I'll also say that working on the entire graph if you need to is difficult, they're not oriented around working on the whole more like fragments that you've paired down through your query modifiers so if you know you're going to be doing a lot of work that requires you to do things on the entire graph that may change the performance characteristics for you a lot.
I like it and would use it again but there are rough edges to work around still and it is young so know your use case and know the trade offs you're making.
We use ArangoDB and are super happy. But I guess it depends on your use case. We operate in the area of 1 million records. Everything is super fast and the ability to also have search, graph and document workloads was most important for us.
We used ArangoDB at my previous job. I liked it, though it was my first engineering job so I didn't get deep into the technicals. I thought it had a nice UI and query language
Honestly I never heard of it, I had a few in mind but that wasn't one. I'll give it a try next time I need a graph db maybe it can scratch my itch so to speak.

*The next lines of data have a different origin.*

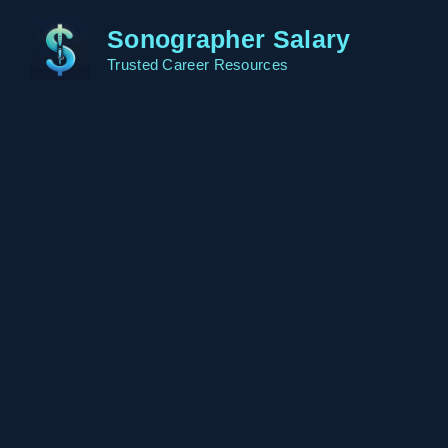
Skip
Sonographer Salary
to
content
Trusted Career Resources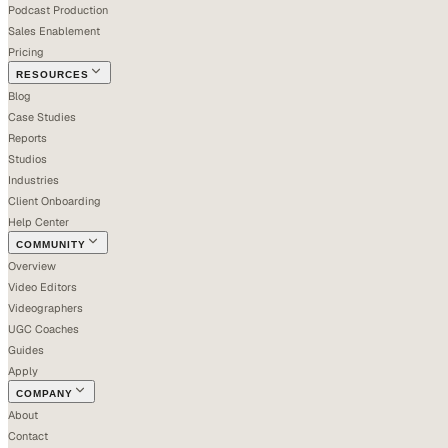
Podcast Production
Sales Enablement
Pricing
RESOURCES
Blog
Case Studies
Reports
Studios
Industries
Client Onboarding
Help Center
COMMUNITY
Overview
Video Editors
Videographers
UGC Coaches
Guides
Apply
COMPANY
About
Contact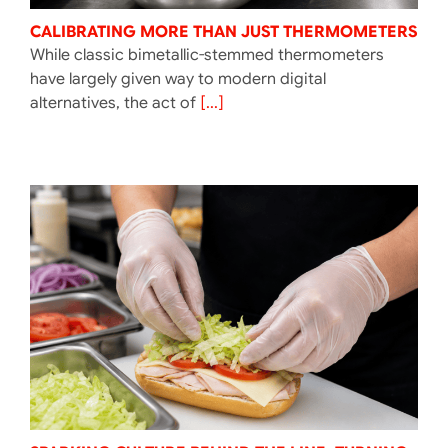
CALIBRATING MORE THAN JUST THERMOMETERS
While classic bimetallic-stemmed thermometers
have largely given way to modern digital
alternatives, the act of
[...]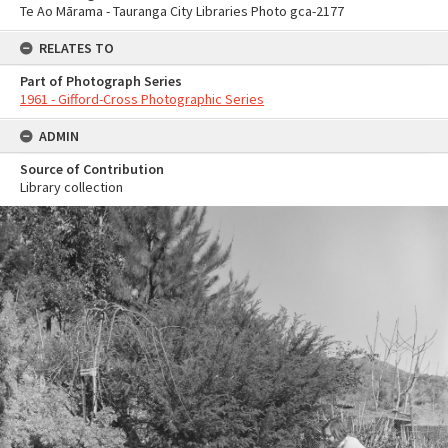
Te Ao Mārama - Tauranga City Libraries Photo gca-2177
RELATES TO
Part of Photograph Series
1961 - Gifford-Cross Photographic Series
ADMIN
Source of Contribution
Library collection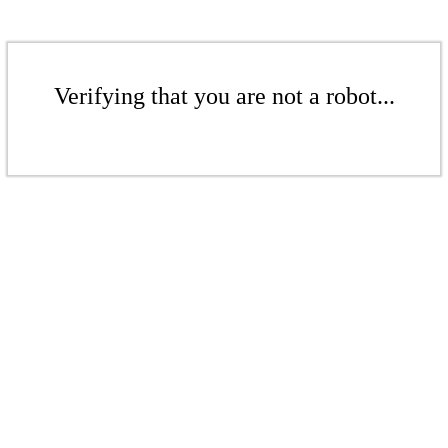
Verifying that you are not a robot...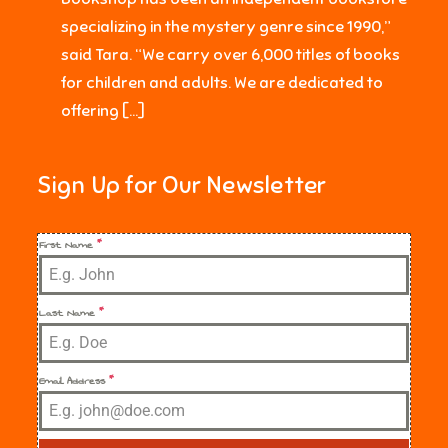
specializing in the mystery genre since 1990,”
said Tara. “We carry over 6,000 titles of books
for children and adults. We are dedicated to
offering […]
Sign Up for Our Newsletter
First Name
*
Last Name
*
Email Address
*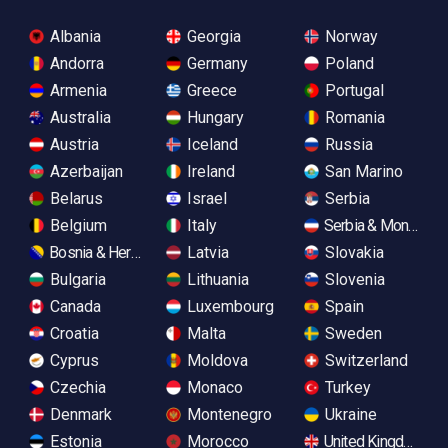
Albania
Georgia
Norway
Andorra
Germany
Poland
Armenia
Greece
Portugal
Australia
Hungary
Romania
Austria
Iceland
Russia
Azerbaijan
Ireland
San Marino
Belarus
Israel
Serbia
Belgium
Italy
Serbia & Monteneg
Bosnia & Herzegovina
Latvia
Slovakia
Bulgaria
Lithuania
Slovenia
Canada
Luxembourg
Spain
Croatia
Malta
Sweden
Cyprus
Moldova
Switzerland
Czechia
Monaco
Turkey
Denmark
Montenegro
Ukraine
Estonia
Morocco
United Kingdom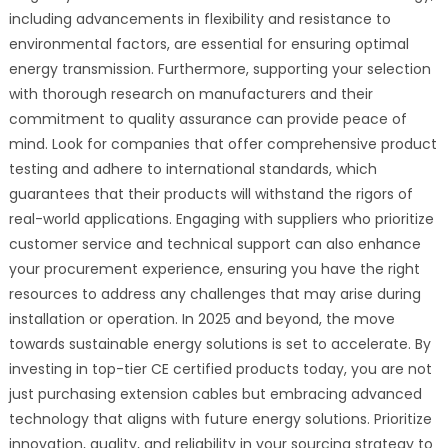
including advancements in flexibility and resistance to
environmental factors, are essential for ensuring optimal
energy transmission. Furthermore, supporting your selection
with thorough research on manufacturers and their
commitment to quality assurance can provide peace of
mind. Look for companies that offer comprehensive product
testing and adhere to international standards, which
guarantees that their products will withstand the rigors of
real-world applications. Engaging with suppliers who prioritize
customer service and technical support can also enhance
your procurement experience, ensuring you have the right
resources to address any challenges that may arise during
installation or operation. In 2025 and beyond, the move
towards sustainable energy solutions is set to accelerate. By
investing in top-tier CE certified products today, you are not
just purchasing extension cables but embracing advanced
technology that aligns with future energy solutions. Prioritize
innovation, quality, and reliability in your sourcing strategy to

My concerns basically range around memory consumption, query language and language ecosystem.
Edit: Oh and I guess around like functional extensibility. The last time I used a graph DB I had to export from the db itself to HDFS and use Spark to do things like PageRank and I'd rather be able to write that natively in their query lang or some like UDF equivalent.
That's what you can do in Neo pretty easily. The DS library offers a bunch (50+) algorithms to run on the graph data directly or projected, e.g. PR on 117M wikipedia links runs in 20s.
I've had bad experience with Neo4J's memory consumption so I'm wary of that to be honest. I don't disagree that it has those things but we actively chose to go against it because of past issues with resource usage.
Redis is memory-backed, so you have limitations here. When I think of neo4j and its equivalents, it's about super giant datasets that are beyond memory limits.
I've been looking at Bitnine AgensGraph and thus also Apache AGE. These are (related) extensions of PostgreSQL that use PostgreSQL to implement a complete graph database and Cypher query language. Interestingly you can even mix SQL and Cypher in the same statement.
This approach of extending PostgreSQL is very appealing to me. There is a great deal of value in the PostgreSQL stack that doesn't need to be reinvented just to deliver a graph database and query language. How much easier is it to adopt graph database techniques when it is simply an extension of database technology nearly everyone is already running? Conceivably one might find some future version of PostgreSQL RDS (and other cloud PostgreSQL services) delivers Cypher.
cypher is really cool and with neosemantics[1] you have the best of both worlds - labeled property graphs and rdf* they even have a cool reasoner and sparql.
that being said I thought about porting it to postgresql with apache age vs. using neo4j for a project because it's faster at least for this usecase. Easier said than done, through.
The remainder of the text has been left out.